▶ _Exercise details_: A line qualifies if it holds the string "convegno". Copy every qualifying line from the records.

Stored data entries
┏━━

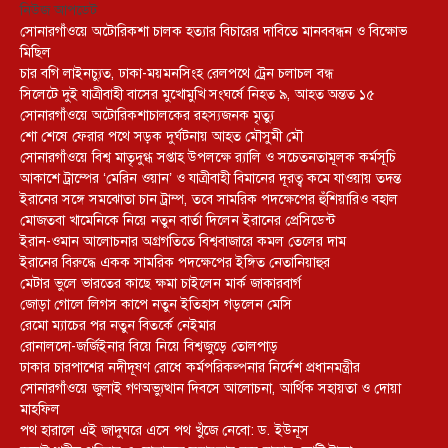
নিউজ আপডেট
সোনারগাঁওয়ে অটোরিকশা চালক হত্যার বিচারের দাবিতে মানববন্ধন ও বিক্ষোভ
মিছিল
চার বগি লাইনচ্যুত, ঢাকা-ময়মনসিংহ রেলপথে ট্রেন চলাচল বন্ধ
সিলেটে দুই যাত্রীবাহী বাসের মুখোমুখি সংঘর্ষে নিহত ৯, আহত অন্তত ১৫
সোনারগাঁওয়ে অটোরিকশাচালকের রহস্যজনক মৃত্যু
শো শেষে ফেরার পথে সড়ক দুর্ঘটনায় আহত মৌসুমী মৌ
সোনারগাঁওয়ে বিশ্ব মাতৃদুগ্ধ সপ্তাহ উপলক্ষে র‍্যালি ও সচেতনতামূলক কর্মসূচি
আকাশে ট্রাম্পের ‘মেরিন ওয়ান’ ও যাত্রীবাহী বিমানের দূরত্ব কমে যাওয়ায় তদন্ত
ইরানের সঙ্গে সমঝোতা চান ট্রাম্প, তবে সামরিক পদক্ষেপের হুঁশিয়ারিও বহাল
মোজতবা খামেনিকে নিয়ে নতুন বার্তা দিলেন ইরানের প্রেসিডেন্ট
ইরান-ওমান আলোচনার অগ্রগতিতে বিশ্ববাজারে কমল তেলের দাম
ইরানের বিরুদ্ধে একক সামরিক পদক্ষেপের ইঙ্গিত নেতানিয়াহুর
মেটার ভুলে ভারতের কাছে ক্ষমা চাইলেন মার্ক জাকারবার্গ
জোড়া গোলে লিগস কাপে নতুন ইতিহাস গড়লেন মেসি
রেমো ম্যাচের পর নতুন বিতর্কে নেইমার
রোনালদো-জর্জিইনার বিয়ে নিয়ে বিশ্বজুড়ে তোলপাড়
ঢাকার চারপাশের নদীদূষণ রোধে কর্মপরিকল্পনার নির্দেশ প্রধানমন্ত্রীর
সোনারগাঁওয়ে জুলাই গণঅভ্যুত্থান দিবসে আলোচনা, আর্থিক সহায়তা ও দোয়া
মাহফিল
পথ হারালে এই জাদুঘরে এসে পথ খুঁজে নেবো: ড. ইউনূস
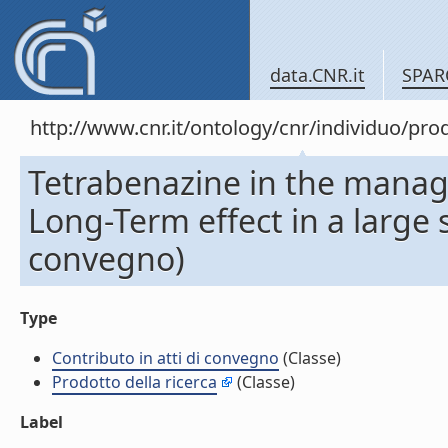
data.CNR.it
SPAR
http://www.cnr.it/ontology/cnr/individuo/pr
Tetrabenazine in the manag
Long-Term effect in a large s
convegno)
Type
Contributo in atti di convegno
(Classe)
Prodotto della ricerca
(Classe)
Label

┗━━

▶ _Answer space_:
convegno)
Contributo in atti di convegno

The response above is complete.